We know that the second possibility will not be acceptable to atheists and scientists. So we will proceed with the first one. If STT was in the past, then was it in the very recent past? Or, was it in the universe billions and billions of years ago? Was only a tiny portion of the universe in spaceless, timeless condition? Or, was the whole universe in that condition? Modern science tells us that before the big bang that took place 13.7 billion years ago there was neither space, nor time. Space and time came into being along with the big bang only. So we can say that before the big bang this universe was in a spaceless, timeless state. So it may be that this is the STT. Is this STT then that SE of which mystics spoke when they said that God is spaceless, timeless? But this STT cannot be SE for several reasons. Because it was there 13.7 billion years ago. And man has appeared on earth only 2 to 3 million years ago. And mystical literatures are at the most 2500 years old, if not even less than that. So, if we now say that STT is SE, then we will have to admit that mystics have somehow come to know that almost 13.7 billion years ago this universe was in a spaceless, timeless condition, which is unbelievable. Therefore we cannot accept that STT is SE. The only other alternative is that this SE was not in the external world at all. As scientist Victor J. Stenger has said, so we can also say that this SE was in mystics’ head only. But if SE was in mystics’ head only, then why was it not kept buried there? Why was it necessary for the scientists to drag it in the outside world, and then to show as to how a state of timelessness could be reached? If mystics’ sense of timelessness was in no way connected with the external world, then how will one justify scientists’ action here? Did these scientists think that the inside portion of the mystics’ head is the real world? And so, when these mystics got their sense of timelessness from their head only and not from any other external source, then that should only be construed as a state of timelessness in the real world? And therefore, as scientists they were obliged to show as to how that state could be reached?

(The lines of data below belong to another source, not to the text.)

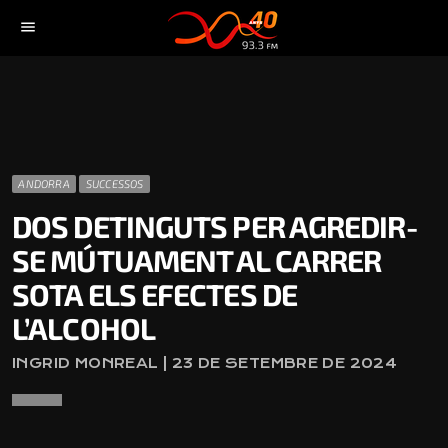
menu
ANDORRA
SUCCESSOS
DOS DETINGUTS PER AGREDIR-
SE MÚTUAMENT AL CARRER
SOTA ELS EFECTES DE
L’ALCOHOL
INGRID MONREAL | 23 DE SETEMBRE DE 2024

We can conclude this essay with the following observations: If mystical experience is a hallucination, then SE cannot be in the external world. Because in that case mystics’ sense of spacelessness, timelessness will have a correspondence with some external fact, and therefore it will no longer remain a hallucination. But if SE is in mystics’ head only, then that will also create a severe problem. Because in that case we are admitting that the inside portion of mystics’ head is the real world for the scientists. That is why when mystics get their sense of timelessness from their brain, that sense is treated by these scientists as a state of timelessness in the real world, and accordingly they proceed to explain as to how that state can be reached. And we end up this essay with this absurd statement: If mystical experience is a hallucination, then the inside portion of mystics’ head is the real world for the scientists.
In my free ebook on comparative mysticism, “the greatest achievement in life,” is a quote by Albert Einstein: “…most beautiful and profound emotion we can experience is the sensation of the mystical. It is the sower of all true science. To know that what is impenetrable to us really exists, manifesting itself as the highest wisdom and most radiant beauty – which our dull faculties can comprehend only in their primitive form – this knowledge, this feeling, is at the center of all religion.”
E=mc², Einstein’s Special Theory of Relativity, is probably the best known scientific equation. I revised it to help better understand the relationship between divine Essence (Love, Grace, Spirit), matter (mass/energy: visible/dark) and consciousness (f(x) raised to its greatest power). Unlike the speed of light, which is a constant, there are no exact measurements for consciousness. In this hypothetical formula, basic consciousness may be of insects, to the second power of animals and to the third power the rational mind of humans. The fourth power is suprarational consciousness of mystics, when they intuit the divine essence in perceived matter. This was a convenient analogy, but there cannot be a divine formula.